R ^6a is selected from the group consisting of H, C _1-4 alkyl and C _1-4 haloalkyl;

each R ^6b is independently selected from the group consisting of F, C _1-4 alkyl, OR ^u , C _1-4 haloalkyl, NR ^u R ^v , where each R ^u and R ^v are independently selected from hydrogen, C _1-8 alkyl and C _1-8 haloalkyl, or when attached to the same nitrogen atom, they can combine with this nitrogen atom to form a five- or six-membered ring having 0 to 2 additional heteroatoms as ring members selected from N, O and S , and optionally substituted with an oxo group; and

m is 0, 1, 2, 3, or 4.

12. The method of claim 8, wherein said PD-1 inhibitor is an anti-PD-1 antibody.

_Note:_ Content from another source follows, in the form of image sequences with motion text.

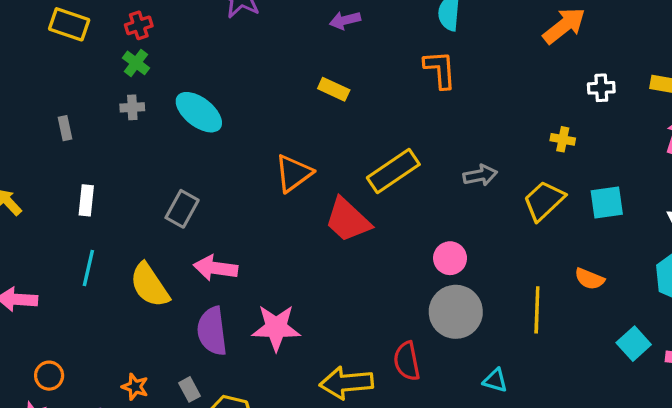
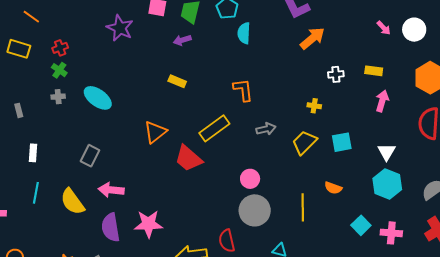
orange L-shape: (440, 69) -> (243, 90), moved

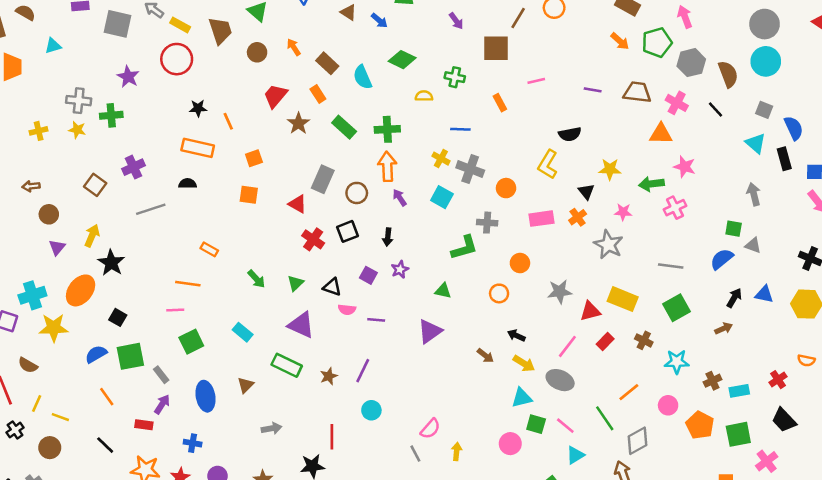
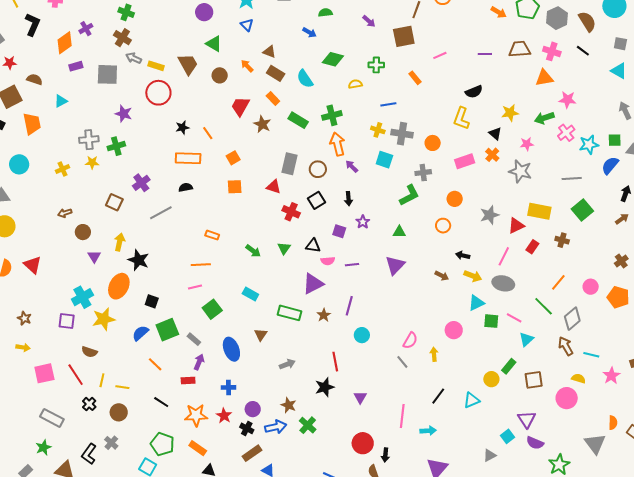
brown triangle: (348, 12) -> (269, 52), moved
purple triangle: (301, 325) -> (313, 284), moved, turned -40
cyan star: (677, 362) -> (589, 145), moved
pink circle: (510, 444) -> (454, 330), moved

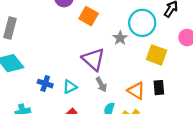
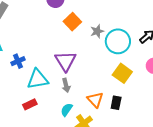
gray star: (120, 38) -> (97, 31), moved
blue cross: (45, 84) -> (18, 61), moved, turned 32
cyan triangle: (70, 87) -> (38, 79), size x1.6

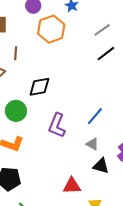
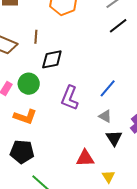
brown line: (16, 53) -> (36, 37), moved
black triangle: (101, 166) -> (114, 138), turned 42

13. The method of claim 12 wherein said anti-PD-1 antibody is selected from the group consisting of Nivolumab, Pembrolizumab, and Pidilizumab.

14. The method of claim 8, wherein said CTLA-4 inhibitor is an anti-CTLA-4 antibody.

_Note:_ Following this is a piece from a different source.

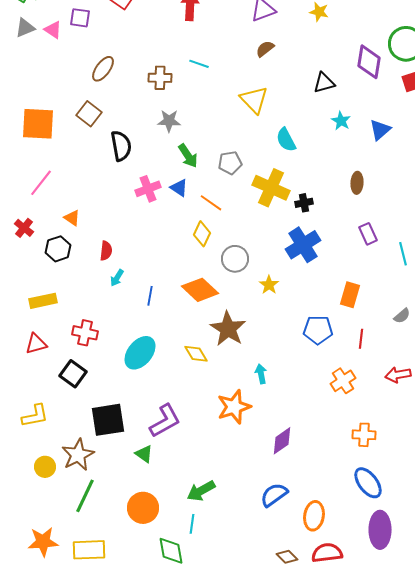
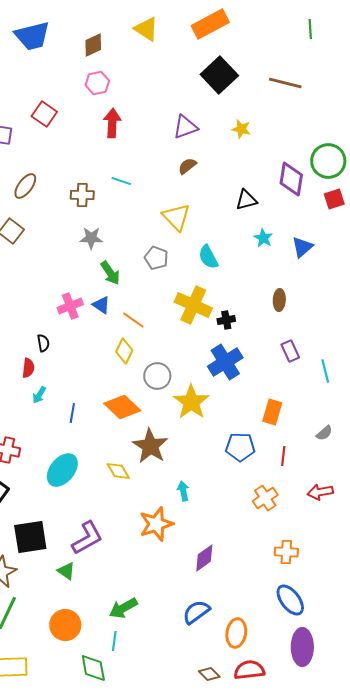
black semicircle: (121, 146) -> (43, 343), moved, size x0.6
gray pentagon: (230, 163) -> (156, 258), moved, turned 30
yellow star: (269, 285) -> (191, 402), size x1.8

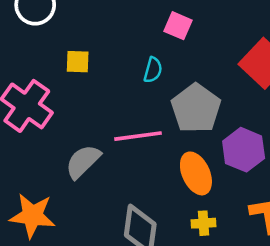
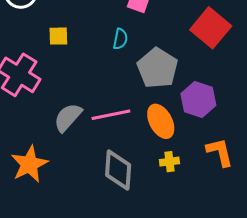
pink line: (138, 136) -> (111, 115), moved
orange star: (32, 216) -> (29, 164), turned -30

15. The method of claim 14, wherein said anti-CTLA-4 antibody is selected from the group consisting of Ipilimumab, Tremelimumab, AGEN1884, and AGEN2041.

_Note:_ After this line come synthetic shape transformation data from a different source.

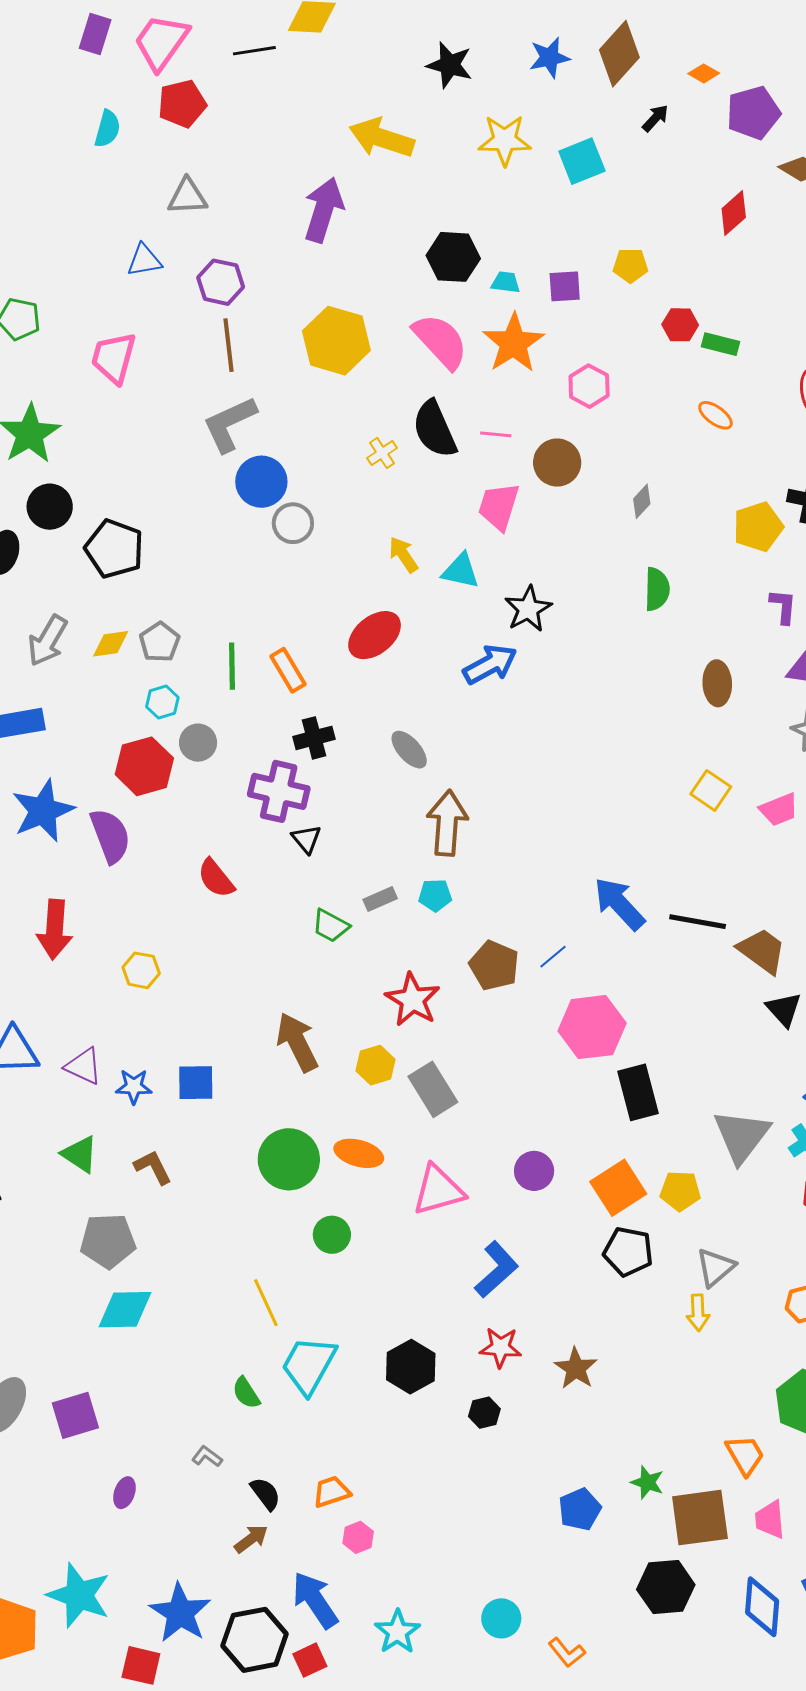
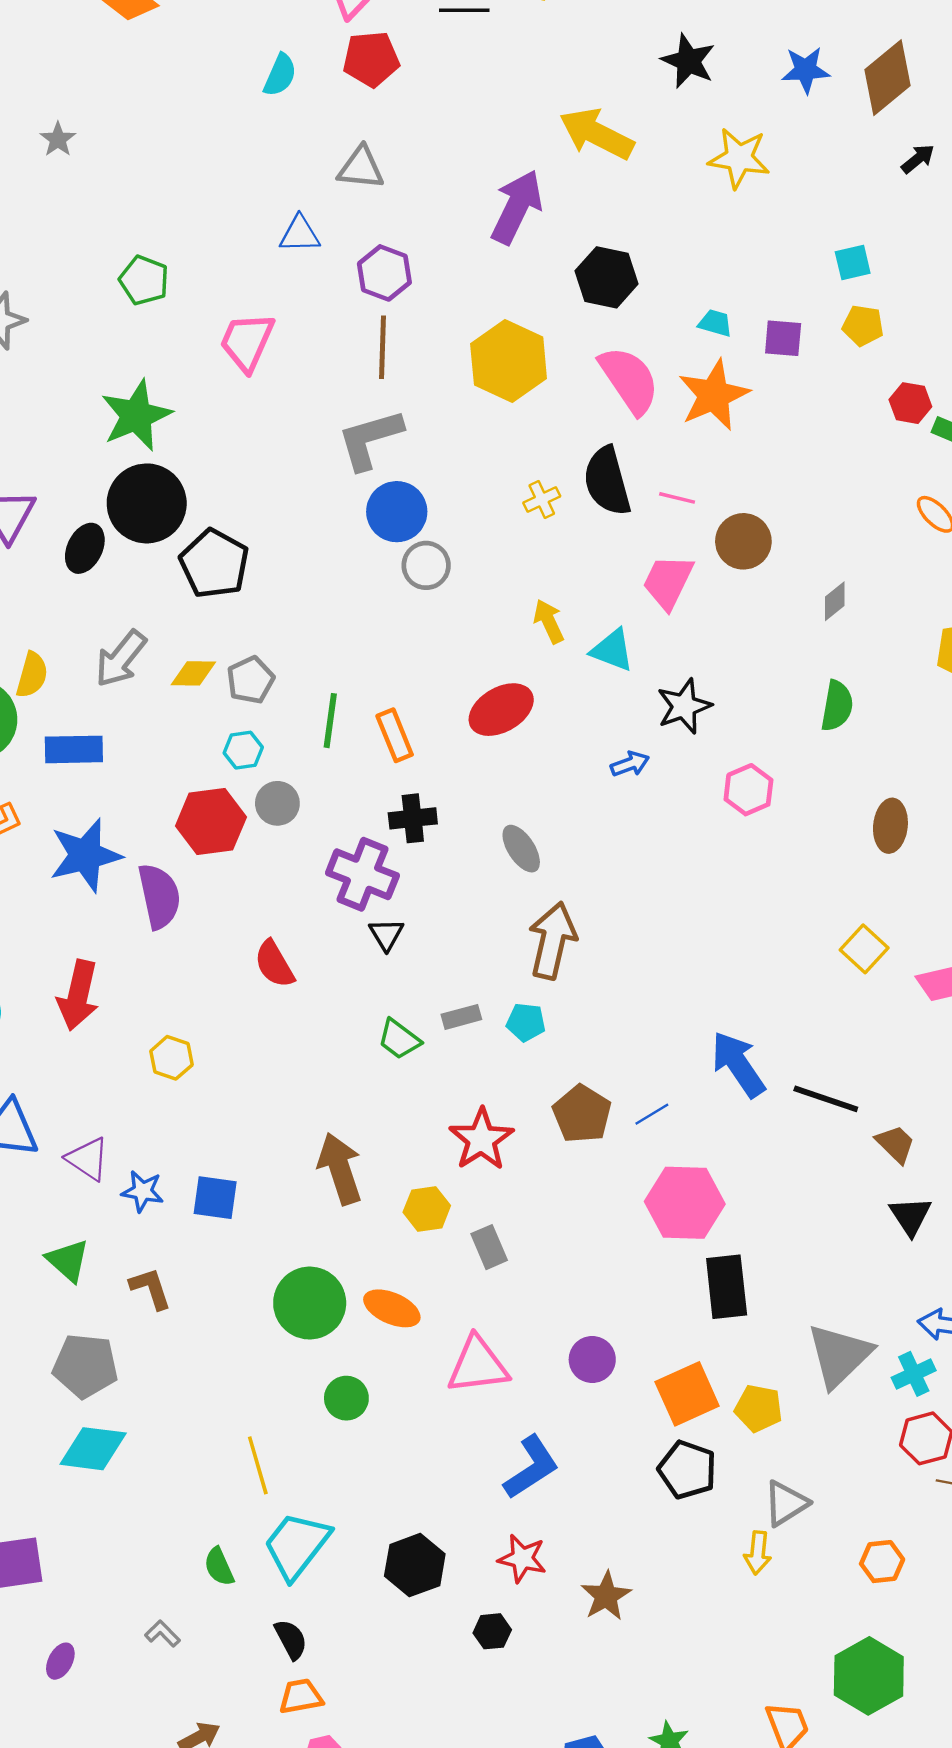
cyan square: (582, 161) -> (853, 262), moved, size x0.7
black hexagon: (453, 257) -> (607, 277), moved
pink hexagon: (589, 386) -> (748, 790), moved
black circle: (50, 507) -> (147, 503), size x1.5
blue arrow: (490, 664) -> (630, 764), size x0.6
brown trapezoid: (762, 951) -> (895, 1144), size x0.7
gray rectangle: (433, 1089) -> (489, 1247), size x0.7
black semicircle: (266, 1494) -> (291, 1639), moved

16. The method according to any one of paragraphs. 1-7, wherein said one or more immune checkpoint inhibitors are a cytotoxic T-lymphocyte associated protein 4 (CTLA-4) inhibitor and a programmed cell death protein-1 (PD-1) inhibitor.

17. The method of claim 16 wherein said PD-1 inhibitor is an anti-PD-1 antibody and said CTLA-4 inhibitor is an anti-CTLA-4 antibody.

18. The method of claim 17 wherein said anti-PD-1 inhibitor is selected from the group consisting of Nivolumab, Pembrolizumab and Pidilizumab and said CTLA-4 inhibitor is selected from the group consisting of Ipilimumab, Tremelimumab, AGEN1884 and AGEN2041.

19. The method according to any one of paragraphs. 1-15, wherein said cancer is a solid cancer.

20. The method of claim 19 wherein said cancer is colon cancer.

21. The method of claim 19 wherein said cancer is pancreatic cancer.